Collected data:
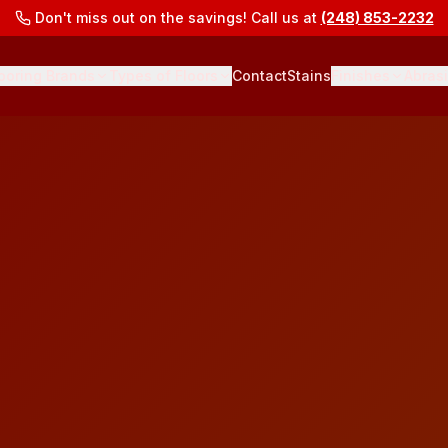
Don't miss out on the savings! Call us at
(248) 853-2232
ooring Brands
Types of Floors
Contact
Stains
Finishes
Abras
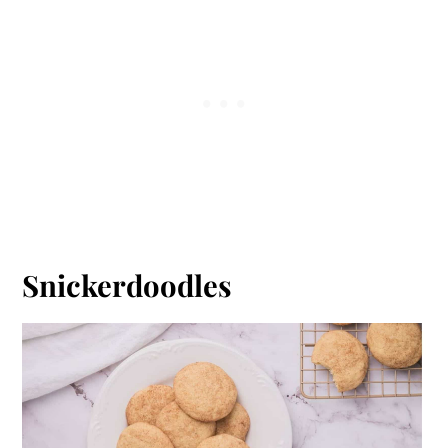
Snickerdoodles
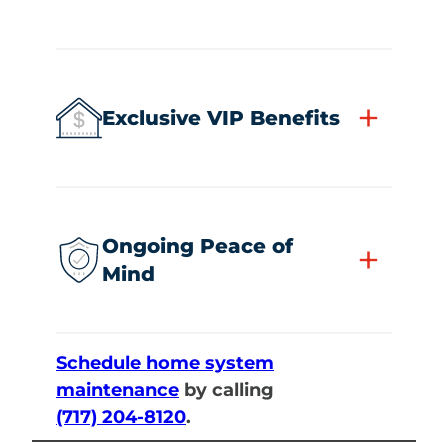
+
Exclusive VIP Benefits
Ongoing Peace of
+
Mind
Schedule home system
maintenance
by calling
(717) 204-8120
.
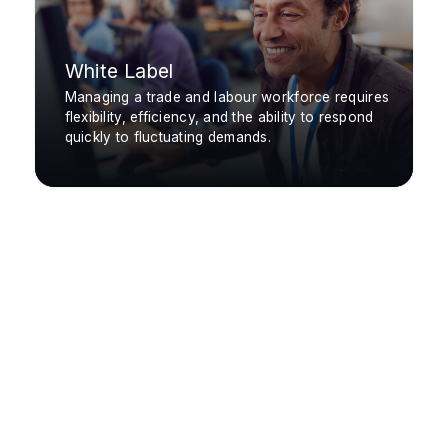
White Label
Managing a trade and labour workforce requires
flexibility, efficiency, and the ability to respond
quickly to fluctuating demands.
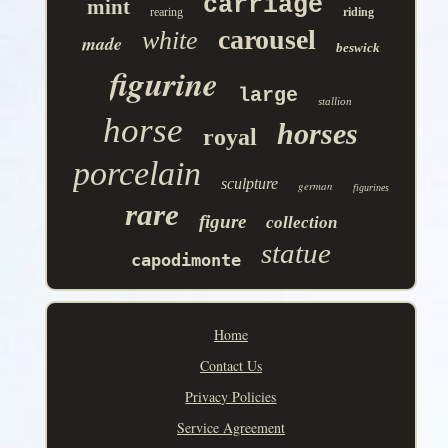
carriage
mint
rearing
riding
carousel
white
made
beswick
figurine
large
stallion
horse
horses
royal
porcelain
sculpture
german
figurines
rare
figure
collection
statue
capodimonte
Home
Contact Us
Privacy Policies
Service Agreement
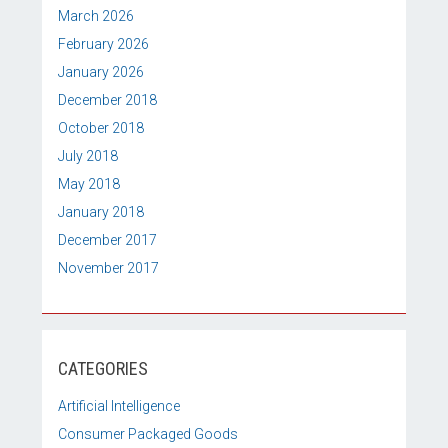
March 2026
February 2026
January 2026
December 2018
October 2018
July 2018
May 2018
January 2018
December 2017
November 2017
CATEGORIES
Artificial Intelligence
Consumer Packaged Goods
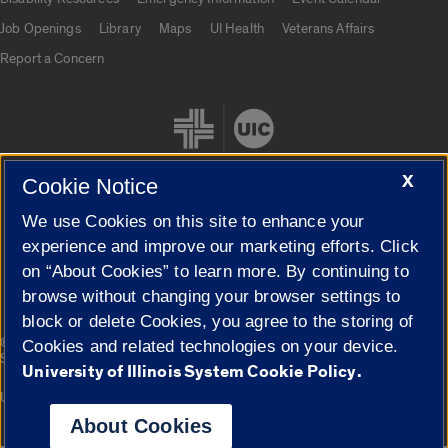
Job Openings
Library
Maps
UI Health
Veterans Affairs
Report a Concern
X
Cookie Notice
We use Cookies on this site to enhance your
Cookie Settings
experience and improve our marketing efforts. Click
on “About Cookies” to learn more. By continuing to
browse without changing your browser settings to
block or delete Cookies, you agree to the storing of
|
© 2026 The Board of Trustees of the University of Illinois
Privacy
Cookies and related technologies on your device.
Statement
University of Illinois System Cookie Policy.
University of Illinois System
Urbana-Champaign
Springfield
Campuses
About Cookies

# [TASK TO COMPLETE]
From the entries above, list each line with "Illinois" in it.

# [SOLUTION TO THIS PROBLEM]
© 2026 The Board of Trustees of the University of Illinois
University of Illinois System Cookie Policy.
University of Illinois System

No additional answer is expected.